(Stored data)
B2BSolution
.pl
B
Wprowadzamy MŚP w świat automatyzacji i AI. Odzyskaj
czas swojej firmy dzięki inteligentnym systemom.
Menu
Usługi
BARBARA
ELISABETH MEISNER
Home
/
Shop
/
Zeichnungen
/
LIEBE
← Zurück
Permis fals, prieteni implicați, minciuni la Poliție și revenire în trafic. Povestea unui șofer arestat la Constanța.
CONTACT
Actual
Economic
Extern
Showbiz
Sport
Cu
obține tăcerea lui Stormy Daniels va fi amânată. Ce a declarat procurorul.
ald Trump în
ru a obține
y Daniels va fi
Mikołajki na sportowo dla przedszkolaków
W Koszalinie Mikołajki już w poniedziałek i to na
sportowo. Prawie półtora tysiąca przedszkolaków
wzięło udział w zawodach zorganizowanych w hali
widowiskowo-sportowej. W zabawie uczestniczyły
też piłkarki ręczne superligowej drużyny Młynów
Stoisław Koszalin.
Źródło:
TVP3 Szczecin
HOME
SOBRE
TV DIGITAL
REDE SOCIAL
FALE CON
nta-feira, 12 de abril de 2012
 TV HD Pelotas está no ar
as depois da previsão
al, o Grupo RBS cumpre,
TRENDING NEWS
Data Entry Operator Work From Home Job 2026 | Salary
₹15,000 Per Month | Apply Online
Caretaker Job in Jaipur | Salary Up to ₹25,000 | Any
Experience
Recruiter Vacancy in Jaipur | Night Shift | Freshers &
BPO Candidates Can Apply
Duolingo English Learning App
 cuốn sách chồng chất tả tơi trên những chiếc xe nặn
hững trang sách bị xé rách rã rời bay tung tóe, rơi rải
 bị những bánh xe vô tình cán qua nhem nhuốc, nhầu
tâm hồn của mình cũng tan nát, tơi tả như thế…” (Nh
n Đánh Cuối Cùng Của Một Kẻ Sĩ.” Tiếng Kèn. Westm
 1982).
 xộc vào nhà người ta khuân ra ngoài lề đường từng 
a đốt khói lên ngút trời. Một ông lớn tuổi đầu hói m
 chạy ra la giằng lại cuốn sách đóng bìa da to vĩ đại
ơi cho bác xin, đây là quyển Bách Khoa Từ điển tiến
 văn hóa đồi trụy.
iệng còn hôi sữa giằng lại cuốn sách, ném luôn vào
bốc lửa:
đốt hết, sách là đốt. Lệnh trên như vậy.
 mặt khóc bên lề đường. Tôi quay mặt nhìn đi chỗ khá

> Activity: Reproduce every line of the data exactly as it was written.

> Result:
B2BSolution
.pl
B
Wprowadzamy MŚP w świat automatyzacji i AI. Odzyskaj
czas swojej firmy dzięki inteligentnym systemom.
Menu
Usługi
BARBARA
ELISABETH MEISNER
Home
/
Shop
/
Zeichnungen
/
LIEBE
← Zurück
Permis fals, prieteni implicați, minciuni la Poliție și revenire în trafic. Povestea unui șofer arestat la Constanța.
CONTACT
Actual
Economic
Extern
Showbiz
Sport
Cu
obține tăcerea lui Stormy Daniels va fi amânată. Ce a declarat procurorul.
ald Trump în
ru a obține
y Daniels va fi
Mikołajki na sportowo dla przedszkolaków
W Koszalinie Mikołajki już w poniedziałek i to na
sportowo. Prawie półtora tysiąca przedszkolaków
wzięło udział w zawodach zorganizowanych w hali
widowiskowo-sportowej. W zabawie uczestniczyły
też piłkarki ręczne superligowej drużyny Młynów
Stoisław Koszalin.
Źródło:
TVP3 Szczecin
HOME
SOBRE
TV DIGITAL
REDE SOCIAL
FALE CON
nta-feira, 12 de abril de 2012
 TV HD Pelotas está no ar
as depois da previsão
al, o Grupo RBS cumpre,
TRENDING NEWS
Data Entry Operator Work From Home Job 2026 | Salary
₹15,000 Per Month | Apply Online
Caretaker Job in Jaipur | Salary Up to ₹25,000 | Any
Experience
Recruiter Vacancy in Jaipur | Night Shift | Freshers &
BPO Candidates Can Apply
Duolingo English Learning App
 cuốn sách chồng chất tả tơi trên những chiếc xe nặn
hững trang sách bị xé rách rã rời bay tung tóe, rơi rải
 bị những bánh xe vô tình cán qua nhem nhuốc, nhầu
tâm hồn của mình cũng tan nát, tơi tả như thế…” (Nh
n Đánh Cuối Cùng Của Một Kẻ Sĩ.” Tiếng Kèn. Westm
 1982).
 xộc vào nhà người ta khuân ra ngoài lề đường từng 
a đốt khói lên ngút trời. Một ông lớn tuổi đầu hói m
 chạy ra la giằng lại cuốn sách đóng bìa da to vĩ đại
ơi cho bác xin, đây là quyển Bách Khoa Từ điển tiến
 văn hóa đồi trụy.
iệng còn hôi sữa giằng lại cuốn sách, ném luôn vào
bốc lửa:
đốt hết, sách là đốt. Lệnh trên như vậy.
 mặt khóc bên lề đường. Tôi quay mặt nhìn đi chỗ khá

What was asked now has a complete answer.